Из бесчисленных вопросов моих к нему:
- Вы любите Блока?
- Нельзя ответить на это. Заинтересован был очень. Да. У него никогда нельзя было знать, что он сделает в следующую минуту. Я его и пьяным видал: тело пьяного человека, а слова, мысли, поступки - его обычные. Видал, как ухаживал за женщинами, видал на заседаниях. Стихи читал, как никто...
Еще о поэтах: Бориса Садовского11 уже с 15 лет считал выдающимся талантом. Он и вправду талантлив. Помню его в мундирчике, тонким, тонким голосом читающим стихи, - как игрушечка. Его очень в семье баловали. Был кумиром. Каждое желание исполнялось.
- Перед Вечерними Огнями Фета12 - преклоняюсь. (И о любви Фета, 80 лет к 18-летней, смерть после объяснения с ней).
- Апухтин13 - пустое место.
Что я помню еще? Что Чехова-человека любит. И писателя хвалит. (Из его вещей больше всего отмечает Степь.

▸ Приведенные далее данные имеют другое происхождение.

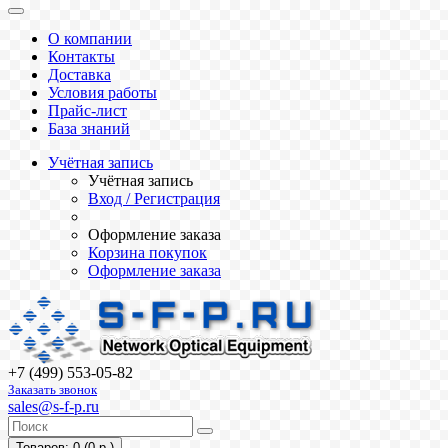
О компании
Контакты
Доставка
Условия работы
Прайс-лист
База знаний
Учётная запись
Учётная запись
Вход / Регистрация
Оформление заказа
Корзина покупок
Оформление заказа
+7 (499) 553-05-82
Заказать звонок
sales@s-f-p.ru
Товаров: 0 (0 р.)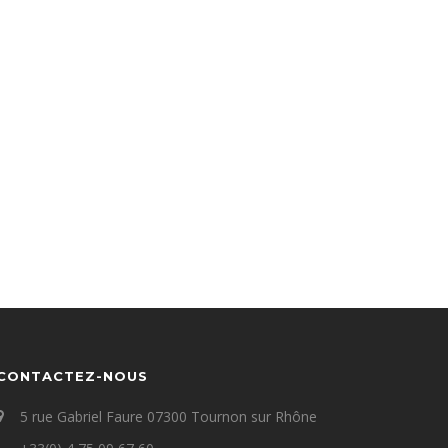
CONTACTEZ-NOUS
5 rue Gabriel Faure 07300 Tournon sur Rhône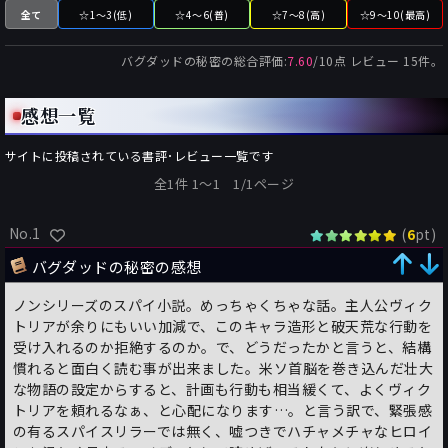
全て
☆1～3(低)
☆4～6(普)
☆7～8(高)
☆9～10(最高)
バグダッドの秘密
の総合評価:
7.60
/
10
点 レビュー
15
件。
感想一覧
サイトに投稿されている書評･レビュー一覧です
全1件 1〜1 1/1ページ
No.1
(
pt)
6
バグダッドの秘密の感想
ノンシリーズのスパイ小説。めっちゃくちゃな話。主人公ヴィク
トリアが余りにもいい加減で、このキャラ造形と破天荒な行動を
受け入れるのか拒絶するのか。で、どうだったかと言うと、結構
慣れると面白く読む事が出来ました。米ソ首脳を巻き込んだ壮大
な物語の設定からすると、計画も行動も相当緩くて、よくヴィク
トリアを頼れるなぁ、と心配になります…。と言う訳で、緊張感
の有るスパイスリラーでは無く、嘘つきでハチャメチャなヒロイ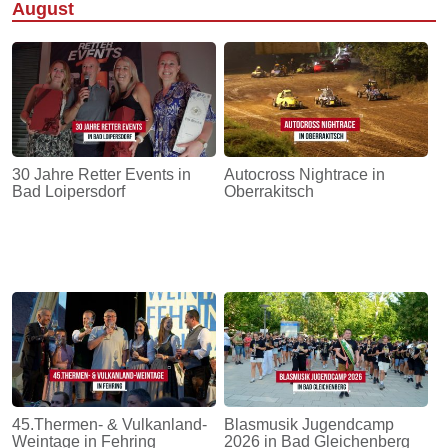
August
30 Jahre Retter Events in
Autocross Nightrace in
Bad Loipersdorf
Oberrakitsch
45.Thermen- & Vulkanland-
Blasmusik Jugendcamp
Weintage in Fehring
2026 in Bad Gleichenberg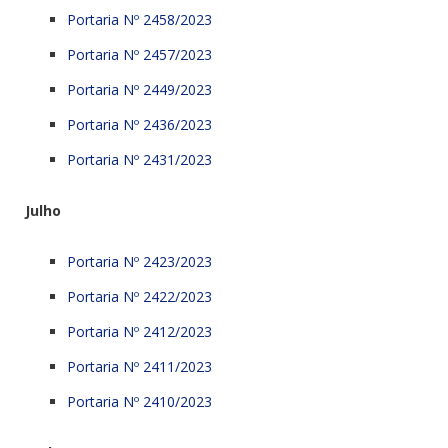
Portaria Nº 2458/2023
Portaria Nº 2457/2023
Portaria Nº 2449/2023
Portaria Nº 2436/2023
Portaria Nº 2431/2023
Julho
Portaria Nº 2423/2023
Portaria Nº 2422/2023
Portaria Nº 2412/2023
Portaria Nº 2411/2023
Portaria Nº 2410/2023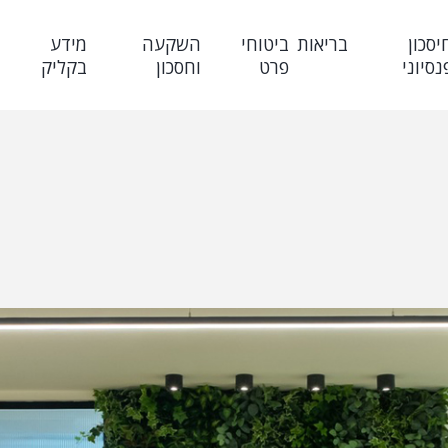
יסכון
בריאות
ביטוחי
השקעה
מידע
נסיוני
פרט
וחסכון
בקליק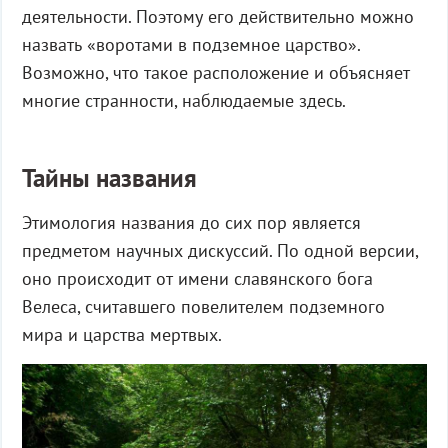
деятельности. Поэтому его действительно можно
назвать «воротами в подземное царство».
Возможно, что такое расположение и объясняет
многие странности, наблюдаемые здесь.
Тайны названия
Этимология названия до сих пор является
предметом научных дискуссий. По одной версии,
оно происходит от имени славянского бога
Велеса, считавшего повелителем подземного
мира и царства мертвых.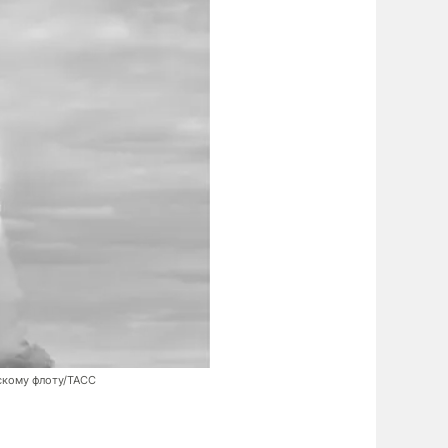
скому флоту/ТАСС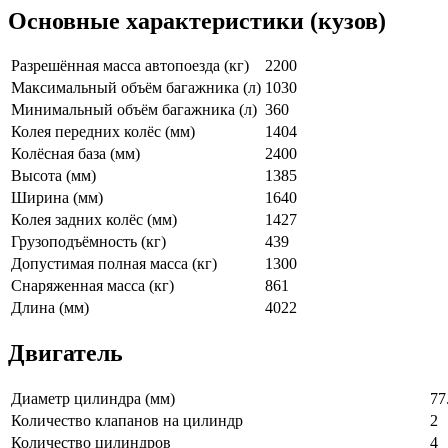
Основные характеристики (кузов)
Разрешённая масса автопоезда (кг)
2200
Максимальный объём багажника (л)
1030
Минимальный объём багажника (л)
360
Колея передних колёс (мм)
1404
Колёсная база (мм)
2400
Высота (мм)
1385
Ширина (мм)
1640
Колея задних колёс (мм)
1427
Грузоподъёмность (кг)
439
Допустимая полная масса (кг)
1300
Снаряженная масса (кг)
861
Длина (мм)
4022
Двигатель
Диаметр цилиндра (мм)
77
Количество клапанов на цилиндр
2
Количество цилиндров
4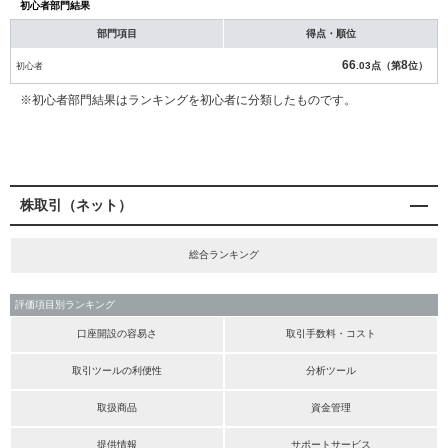
初心者部門結果
部門項目
得点・順位
66
8
初心者
.03点（第
位）
※初心者部門結果はランキングを初心者に分類したものです。
株取引（ネット）
総合ランキング
評価項目別ランキング
口座開設の容易さ
取引手数料・コスト
取引ツールの利便性
分析ツール
取扱商品
資金管理
提供情報
サポートサービス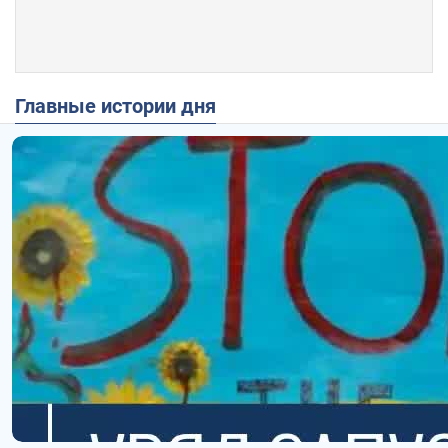
Главные истории дня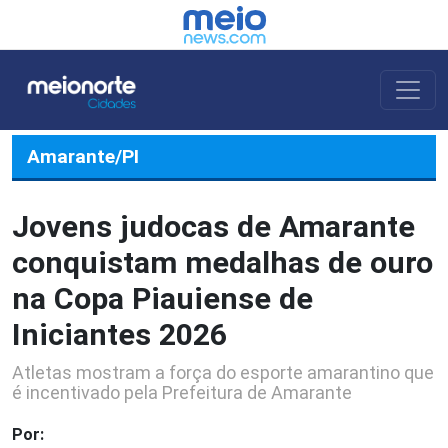
Amarante/PI
Jovens judocas de Amarante
conquistam medalhas de ouro
na Copa Piauiense de
Iniciantes 2026
Atletas mostram a força do esporte amarantino que
é incentivado pela Prefeitura de Amarante
Por: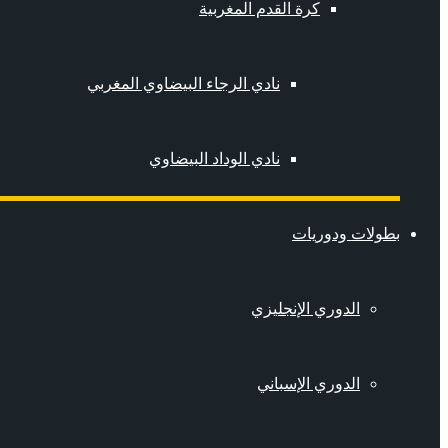
كرة القدم المغربية
نادي الرجاء البيضاوي المغربي
نادي الوداد البيضاوي
بطولات ودوريات
الدوري الإنجليزي
الدوري الإسباني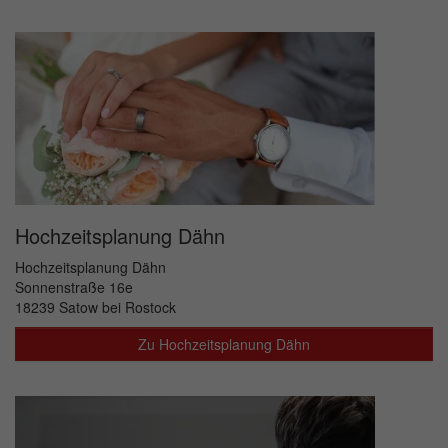
Hochzeitsplanung Dähn
Hochzeitsplanung Dähn
Sonnenstraße 16e
18239 Satow bei Rostock
Zu Hochzeitsplanung Dähn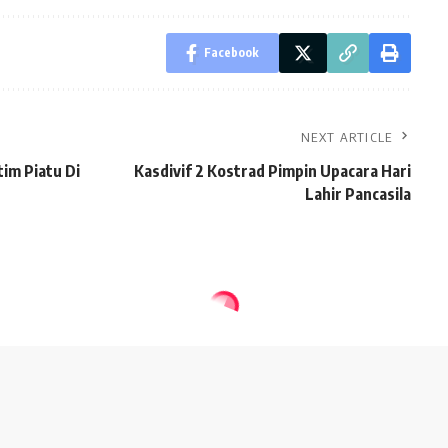
Facebook
NEXT ARTICLE
im Piatu Di
Kasdivif 2 Kostrad Pimpin Upacara Hari
Lahir Pancasila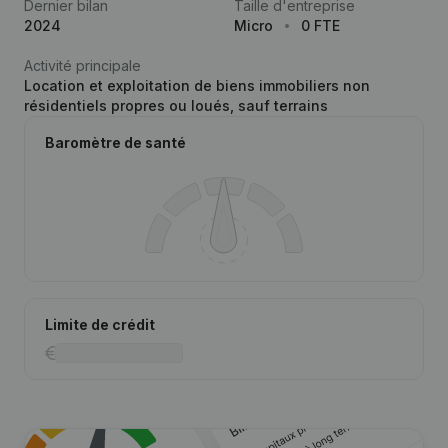
Dernier bilan
Taille d'entreprise
2024
Micro
0 FTE
Activité principale
Location et exploitation de biens immobiliers non
résidentiels propres ou loués, sauf terrains
Baromètre de santé
Limite de crédit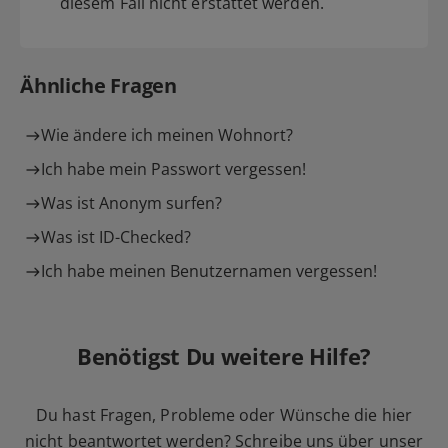
diesem Fall nicht erstattet werden.
Ähnliche Fragen
Wie ändere ich meinen Wohnort?
Ich habe mein Passwort vergessen!
Was ist Anonym surfen?
Was ist ID-Checked?
Ich habe meinen Benutzernamen vergessen!
Benötigst Du weitere Hilfe?
Du hast Fragen, Probleme oder Wünsche die hier
nicht beantwortet werden? Schreibe uns über unser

- Это хорошо. Очень хорошо. Вы это посмотрите.)
Лескова14 горячо чтит.
Об Андрееве говорит с нежностью.
Резко не любит Владимира Соловьева15.
- Конечно, есть неплохие места. Но все не хорошо. Циник. О человеке сказать так: Родился кто-то, потом издох... О человеке! Неверие прикрывал перед самим собой благочестием. Способность похихикать надо всем, во что веришь. Переписка его со Шлейермахером16 отвратительна. Как и отношение к Шмидт17.
========= - Боткинские18 письма из Испании не сравнимы ни с чем в литературе. Единственная книга, написанная русским о другой стране. Вообще мы писать об иностранном не умеем. (Ответ на мой вопрос, почему не пишет об Италии, ведь так ее знает. Написал несколько итальянских сказок - не вышли.)
========= Заговорил о Слепцове19 Казалось, радостно удивился, что я читала его. Его ведь так мало знают.
И беседа идет, идет, уже вечер. Помню его слова о том, что это вот понимал Лев Толстой: часы дня, психологично иные речи, иной тон, иные соотношения вещей в разные часы дня. Вечером - вечерний разговор, утром совершенно иная манера говорить у его героев.
- Удивительный мастер. Знал каждую запятую свою. Все учитывал.
- А он знал. Лев Толстой, что он - недобрый? Горький: - Знал. О себе говорил: Старый, глупый старик, злой старик.
Разговор перешел на Анну Каренину. Более безрадостной любви, более скучной, он не знает. - Ни разу при луне не прошлись. Ни одного ласкового слова друг другу не сказали, ни разу не поцеловались при читателе. Да, мы, русские, не умеем этих вещей писать. Это только романцы умеют. У нас - не выходит.
- Вы бы могли. Напишите.
- Нет, я не умею. Русские не умеют. В каждой любви без переписки обойтись не могут, философствуют же, нельзя же. В том же доме, но хоть одно письмо!
О Гоголе, о конце Гоголя:
- Это мне совсем непонятно. Просто не понимаю, чуждо. Для меня никакого греха в творчестве нет.
- Алексей Максимович, кого вы больше любите, Андрия или Остапа?
- В молодости Андрия, конечно, ну, а теперь - Остапа. Все-таки будет посодержательнее: Батько, слышишь ли... - Это, знаете ли... [219]
Записки сумасшедшего Гоголя не ценит: нарочито, слабо. И что Гоголь не знал России, не был в Великороссии, и фамилия у него не русская.